Companies that used external vendors—such as CloudWatch, Datadog, SignalFX—grew to a certain size where cost became unpredictable and wildly excessive. As a result (one of many downsides we would come to uncover) they monitored less (i.e. just error logs, no real metrics/logs in staging/dev and turning metrics off in prod to reduce cost).
Companies going the opposite route—choosing to build in-house with open source software—had different problems. Building their stack took time away from their product development, and resulted in poorly maintained, complicated messes. Those companies are usually tempted to go to SaaS but at their scale, the cost is often prohibitive.
It seemed crazy to us that we are still stuck in this world where we have to choose between these two paths. As infrastructure engineers, we take pride in building good software for other engineers. So we started Opstrace to fix it.
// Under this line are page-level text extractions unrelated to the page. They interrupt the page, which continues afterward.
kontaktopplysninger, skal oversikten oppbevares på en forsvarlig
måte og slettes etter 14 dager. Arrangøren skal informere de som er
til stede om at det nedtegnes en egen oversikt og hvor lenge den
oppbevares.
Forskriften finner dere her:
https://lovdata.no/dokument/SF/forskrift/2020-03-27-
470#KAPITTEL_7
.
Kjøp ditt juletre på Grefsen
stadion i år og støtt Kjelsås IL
Opstrace started with a few core principles: (1) The customer should always own their data; Opstrace runs entirely in your cloud account and your data never leaves your network. (2) We don’t want to be a storage vendor—that is, we won’t bill customers by data volume because this creates the wrong incentives for us. (AWS and GCP are already pretty good at storage.) (3) Transparency and predictability of costs—you pay your cloud provider for the storage/network/compute for running Opstrace and can take advantage of any credits/discounts you negotiate with them. We are incentivized to help you understand exactly where you are spending money because you pay us for the value you get from our product with per-user pricing. (For more about costs, see our recent blog post here: https://opstrace.com/blog/pulling-cost-curtain-back). (4) It should be REAL Open Source with the Apache License, Version 2.0.
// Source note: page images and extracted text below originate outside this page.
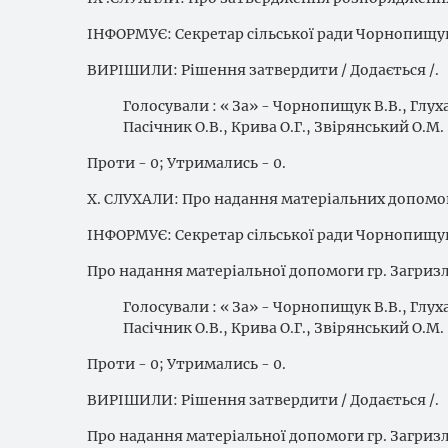
ІНФОРМУЄ: Секретар сільської ради Чорнопищук
ВИРІШИЛИ: Рішення затвердити / Додається /.
Голосували : « За» - Чорнопищук В.В., Глуха
Пасічник О.В., Крива О.Г., Звірянський О.М.
Проти - 0; Утримались - 0.
Х. СЛУХАЛИ: Про надання матеріальних допомо
ІНФОРМУЄ: Секретар сільської ради Чорнопищук
Про надання матеріальної допомоги гр. Загриз
Голосували : « За» - Чорнопищук В.В., Глуха
Пасічник О.В., Крива О.Г., Звірянський О.М.
Проти - 0; Утримались - 0.
ВИРІШИЛИ: Рішення затвердити / Додається /.
Про надання матеріальної допомоги гр. Загриз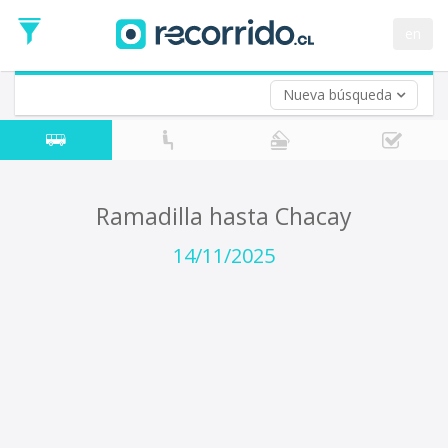
Fecha
de
en
Vuelta (opcional)
Ida
Fecha
de
Nueva búsqueda
Vuelta
Ramadilla hasta Chacay
14/11/2025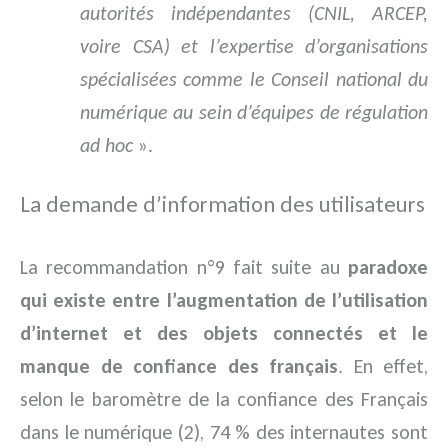
autorités indépendantes (CNIL, ARCEP,
voire CSA) et l’expertise d’organisations
spécialisées comme le Conseil national du
numérique au sein d’équipes de régulation
ad hoc
».
La demande d’information des utilisateurs
La recommandation n°9 fait suite au
paradoxe
qui existe entre l’augmentation de l’utilisation
d’internet et des objets connectés et le
manque de confiance des français
. En effet,
selon le baromètre de la confiance des Français
dans le numérique (2), 74 % des internautes sont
To get started, you install Opstrace into your AWS or GCP account with one command: `opstrace create`. This installs Opstrace in your account, creates a domain name and sets up authentication for you for free. Once logged in you can create tenants that each contain APIs for Prometheus, Fluentd/Loki and more. Each tenant has a Grafana instance you can use. A tenant can be used to logically separate domains, for example, things like prod, test, staging or teams. Whatever you prefer.
At the heart of Opstrace runs a Cortex (https://github.com/cortexproject/cortex) cluster to provide the above-mentioned scalable Prometheus API, and a Loki (https://github.com/grafana/loki) cluster for the logs. We front those with authenticated endpoints (all public in our repo). All the data ends up stored only in S3 thanks to the amazing work of the developers on those projects.
An "open source Datadog" requires more than just metrics and logs. We are actively working on a new UI for managing, querying and visualizing your data and many more features, like automatic ingestion of logs/metrics from cloud services (CloudWatch/Stackdriver), Datadog compatible API endpoints to ease migrations and side by side comparisons and synthetics (e.g. Pingdom). You can follow along on our public roadmap: https://opstrace.com/docs/references/roadmap.
We will always be open source, and we make money by charging a per-user subscription for our commercial version which will contain fine-grained authz, bring-your-own OIDC and custom domains.
Check out our repo (https://github.com/opstrace/opstrace) and give it a spin (https://opstrace.com/docs/quickstart).
We’d love to hear what your perspective is. What are your experiences related to the problems discussed here? Are you all happy with the tools you’re using today?
[+] [-] brodouevencode|5 years ago|reply
[+] [-] nrmitchi|5 years ago|reply
If you can disable them at the agent level and avoid the data out that would be even better.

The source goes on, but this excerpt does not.